Emmanuel_uk · 04-20-2006, 06:49 AM

If the drive make noises and your server is critical,
then why would you put that faulty drive back?
If you try to add back that faulty drive to the area I do not know what can happen
I suppose a new drive is needed

I played only with raid 0

clicking sound, 1 month, send back for refund (3 yr warranty)

DJCF · 04-20-2006, 07:09 AM

I think its a 5 year warranty actually, so very cool! (It's not even 5 months old yet.)

It was clicking but after restarting the server and plugging the hard drive back in, the clicking stopped and seems to be working fine now. (Both Suse and Fedora can see it in /dev, and I can querry it using mdadm.) So I was planning to try and simply re-add it. Good idea, or do you think I should send it back? If I send it back, wouldn't they most likely plug it into a test computer, discover that it "works" (no clicking, recognised by the OS and the BIOS) and send it back to me?

Cheers,

Daniel

Emmanuel_uk · 04-20-2006, 07:21 AM

you can install smartmontools and look into
the life parameters of the HD
(saying that only very recent kernel may support SMART on sata)

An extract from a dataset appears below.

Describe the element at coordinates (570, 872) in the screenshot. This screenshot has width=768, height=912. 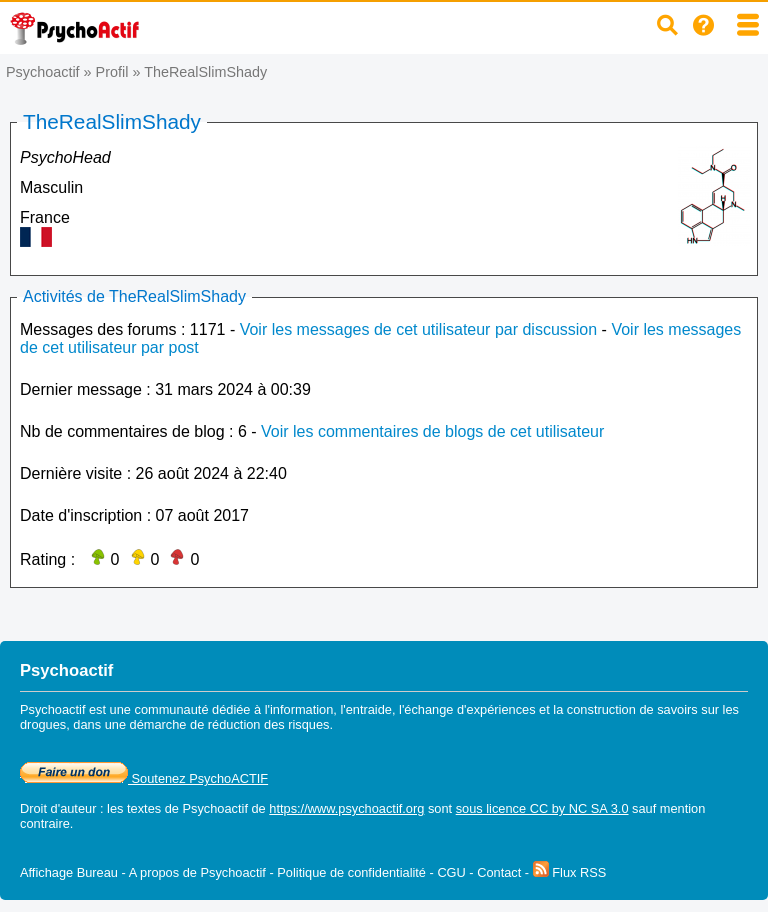
I see `Flux RSS` at that location. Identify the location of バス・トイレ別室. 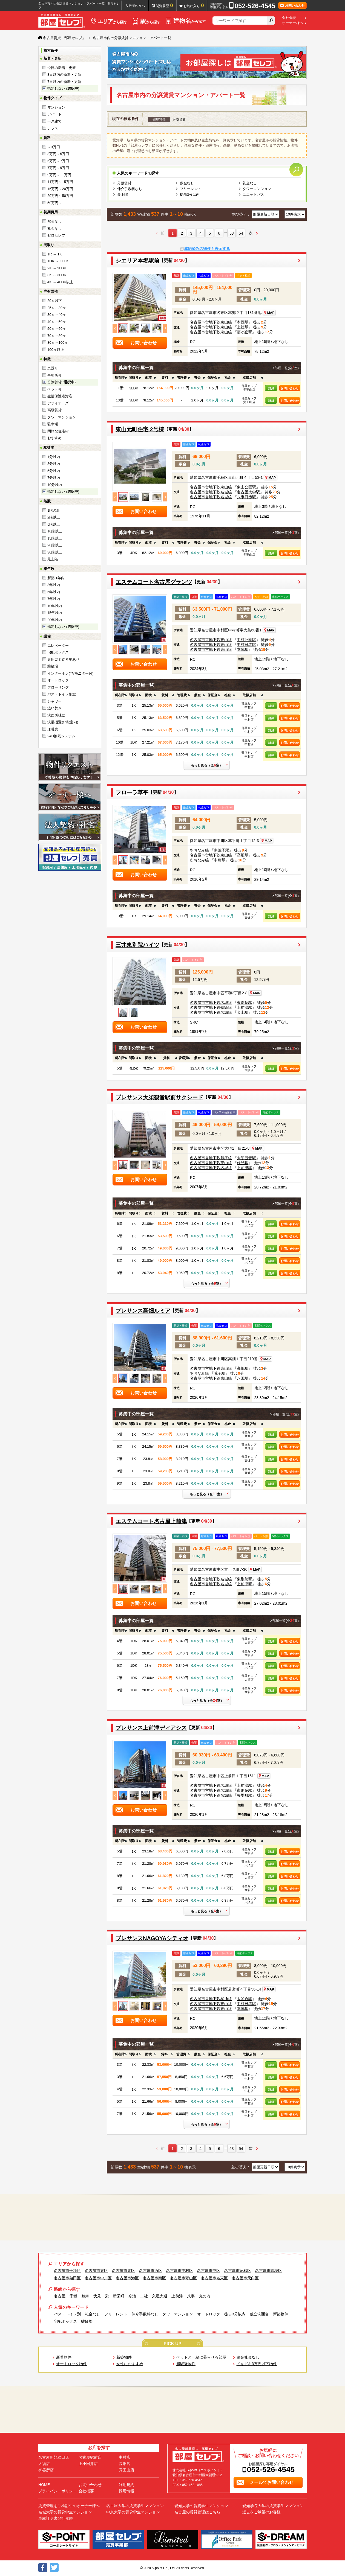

http://smartmontools.sourceforge.net/
vendor will accept just a printout

There is probably a win utility from the vendor to access smart data

Be frank with vendor and tell them that the noise stopped on putting it back

Using it again: how much is it worth loosing all your data?
You know it is partly faulty... why do you want to use again for?

series effect:
check that serial no do not follow
if one HD failed, maybe the other will

raid is no replacement for backups